WHAT YOU WILL DO: Of the entries that follow, how many lines hold the string "cuộc"? Write the number and nothing more.

═════ THE DATA ═════

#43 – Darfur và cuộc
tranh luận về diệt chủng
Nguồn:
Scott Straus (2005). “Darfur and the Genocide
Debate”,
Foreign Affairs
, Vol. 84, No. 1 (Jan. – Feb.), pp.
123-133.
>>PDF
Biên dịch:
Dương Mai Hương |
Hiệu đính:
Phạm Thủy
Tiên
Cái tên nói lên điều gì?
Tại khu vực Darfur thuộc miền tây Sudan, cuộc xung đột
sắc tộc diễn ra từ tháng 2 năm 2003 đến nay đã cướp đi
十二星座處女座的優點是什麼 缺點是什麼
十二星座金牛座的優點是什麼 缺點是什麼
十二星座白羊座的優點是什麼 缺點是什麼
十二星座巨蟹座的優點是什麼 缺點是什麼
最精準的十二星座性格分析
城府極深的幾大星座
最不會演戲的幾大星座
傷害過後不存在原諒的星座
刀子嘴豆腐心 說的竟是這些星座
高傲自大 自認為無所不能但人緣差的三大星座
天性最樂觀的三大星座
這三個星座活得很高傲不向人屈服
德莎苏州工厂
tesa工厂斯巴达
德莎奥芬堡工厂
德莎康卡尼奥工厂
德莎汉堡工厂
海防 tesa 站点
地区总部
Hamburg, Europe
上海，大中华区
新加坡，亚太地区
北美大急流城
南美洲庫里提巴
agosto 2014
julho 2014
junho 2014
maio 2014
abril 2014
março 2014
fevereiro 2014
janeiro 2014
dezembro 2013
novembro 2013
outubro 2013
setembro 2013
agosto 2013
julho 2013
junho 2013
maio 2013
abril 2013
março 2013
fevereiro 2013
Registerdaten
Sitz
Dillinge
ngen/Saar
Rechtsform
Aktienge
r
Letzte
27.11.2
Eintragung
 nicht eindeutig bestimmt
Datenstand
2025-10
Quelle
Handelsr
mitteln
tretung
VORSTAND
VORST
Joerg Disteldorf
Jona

═════

SOLUTION BELOW: 2